Trente ans après le meurtre de Tupac Shakur, un ex-chef de gang en procès

Qui a orchestré le meurtre de Tupac ? Le procès de l’ancien chef de gang accusé d’avoir planifié la mort, il y a trente ans, du célèbre rapport californien, débute ce lundi à Las Vegas. Il devrait durer un mois. Les débats n’élucideront probablement pas qui a tiré dans la nuit du 7 septembre 1996 sur la légende du rap, en visite pour assister à un combat de boxe de Mike Tyson. Mais l’accusation espère démontrer que Duane « Keffe D » Davis, l’ex-leader des South Side Compton Crips, a commandité le meurtre et fourni l’arme du crime. Agé de 63 ans, il risque la prison à perpétuité incompressible.

Le meurtre reste l’un des « cold cases » les plus célèbres des Etats-Unis, objet de débats sans fin entre fans de musique. Mort à 25 ans, « 2Pac », de son vrai nom complet Tupac Shakur, était une figure clé de la fameuse rivalité entre les scènes rap de la côte ouest et la côte est des Etats-Unis. Avec ses tubes California Love et All Eyez on Me, déclamés sur des mélodies mêlant groove et grosses basses, ce fils d’une membre des Black Panthers incarnait le mauvais garçon de la « West Coast ».

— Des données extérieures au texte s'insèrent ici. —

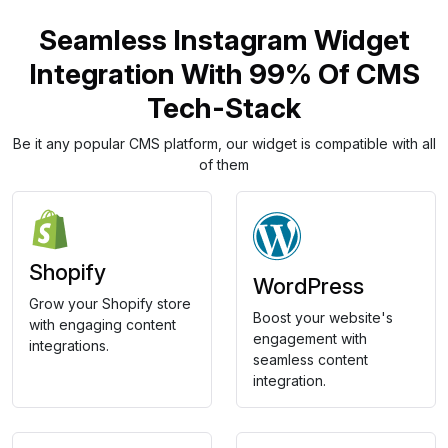
Seamless Instagram Widget
Integration With 99% Of CMS
Tech-Stack
Be it any popular CMS platform, our widget is compatible with all
of them
Shopify
WordPress
Grow your Shopify store
Boost your website's
with engaging content
engagement with
integrations.
seamless content
integration.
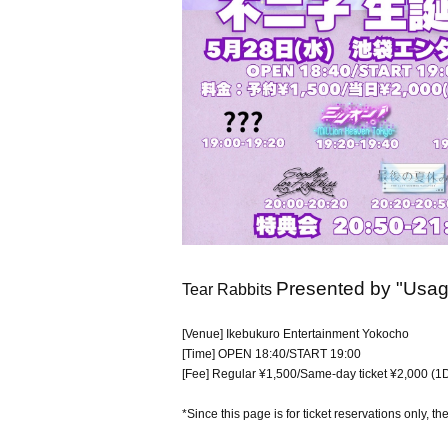
Presented by "Usagi
Tear Rabbits
[Venue] Ikebukuro Entertainment Yokocho
[Time] OPEN 18:40/START 19:00
[Fee] Regular ¥1,500/Same-day ticket ¥2,000 (1D
*Since this page is for ticket reservations only, th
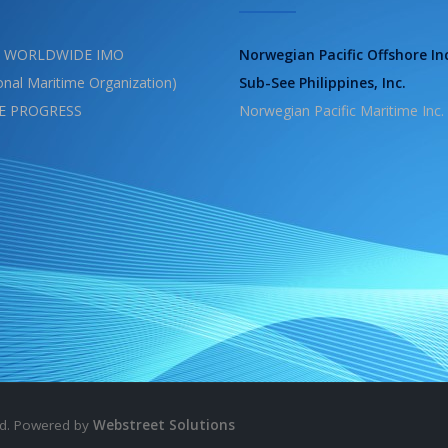
 WORLDWIDE IMO
Norwegian Pacific Offshore In
ional Maritime Organization)
Sub-See Philippines, Inc.
E PROGRESS
Norwegian Pacific Maritime Inc.
ved. Powered by
Webstreet Solutions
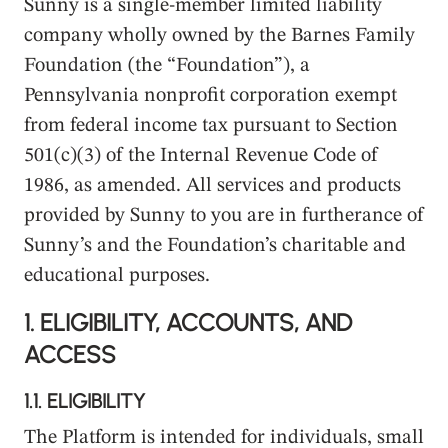
Sunny is a single-member limited liability
company wholly owned by the Barnes Family
Foundation (the “Foundation”), a
Pennsylvania nonprofit corporation exempt
from federal income tax pursuant to Section
501(c)(3) of the Internal Revenue Code of
1986, as amended. All services and products
provided by Sunny to you are in furtherance of
Sunny’s and the Foundation’s charitable and
educational purposes.
1.
ELIGIBILITY, ACCOUNTS, AND
ACCESS
1.1.
ELIGIBILITY
The Platform is intended for individuals, small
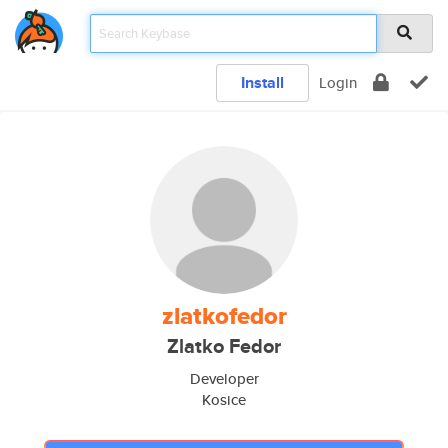
Install
Login
zlatkofedor
Zlatko Fedor
Developer
Kosice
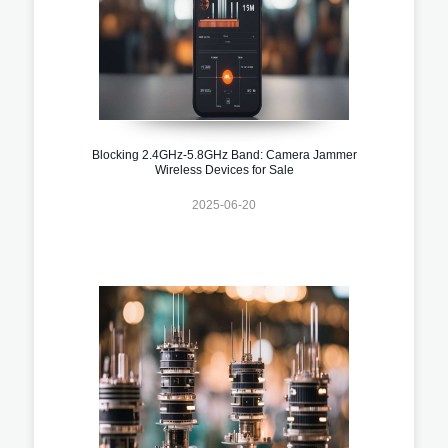
Blocking 2.4GHz-5.8GHz Band: Camera Jammer
Wireless Devices for Sale
2025-06-20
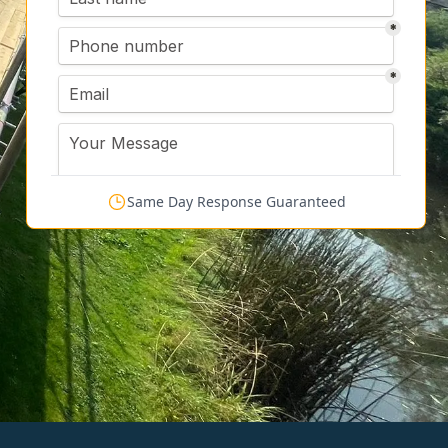
Same Day Response Guaranteed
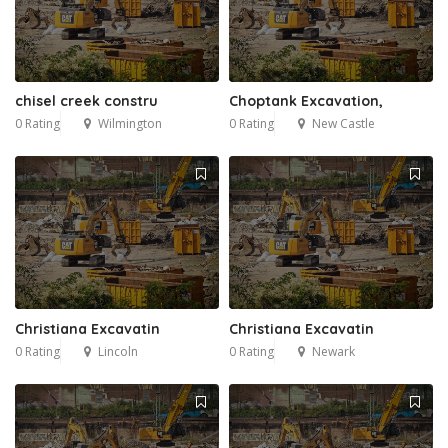
chisel creek constru
Choptank Excavation,
0 Rating
Wilmington
0 Rating
New Castle
Christiana Excavatin
Christiana Excavatin
0 Rating
Lincoln
0 Rating
Newark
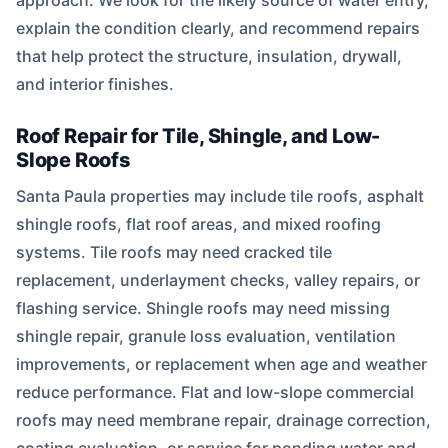
approach. We look for the likely source of water entry,
explain the condition clearly, and recommend repairs
that help protect the structure, insulation, drywall,
and interior finishes.
Roof Repair for Tile, Shingle, and Low-
Slope Roofs
Santa Paula properties may include tile roofs, asphalt
shingle roofs, flat roof areas, and mixed roofing
systems. Tile roofs may need cracked tile
replacement, underlayment checks, valley repairs, or
flashing service. Shingle roofs may need missing
shingle repair, granule loss evaluation, ventilation
improvements, or replacement when age and weather
reduce performance. Flat and low-slope commercial
roofs may need membrane repair, drainage correction,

Des aveux retirés bien compromettants

Le procès promet de replonger dans les guerres d’ego entre son label Death Row Records, fondé par Marion « Suge » Knight, et Bad Boy Records, celui créé sur la côte Est par Sean « P. Diddy » Combs, et où officiait Christopher « The Notorious BIG » Wallace – un rappeur star tué six mois après la mort de Tupac Shakur. Selon l’accusation, Death Row Records était protégé par Mob Piru, un gang de Los Angeles dont Suge était membre, tandis que Bad Boy Records avait engagé pour sa protection l’organisation rivale des South Side Compton Crips, dirigée par Duane Davis.

Après le combat de Mike Tyson au casino MGM Grand, Suge et Tupac ont tabassé le neveu de Duane Davis, Orlando « Baby Lane » Anderson, car il avait arraché un médaillon du cou d’un des employés de Death Row. Le chef de gang aurait alors organisé une vengeance, selon l’accusation.

Faute de preuves, l’enquête a patiné pendant des décennies, avant d’être relancée par la publication en 2019 des mémoires de Duane Davis. Il y raconte qu’il était à l’avant de la Cadillac blanche d’où ont été tirées les balles fatales à Tupac. Il explique aussi avoir fait passer un pistolet vers la banquette arrière, sans jamais dire qui a tiré – tous les passagers du véhicule sont morts depuis. Des déclarations compromettantes et cohérentes avec des entretiens précédemment donnés à la presse, qui se sont retournées contre lui et ont conduit à son arrestation en septembre 2023. Mais l’ex-chef de gang nie désormais ces aveux et plaide non coupable.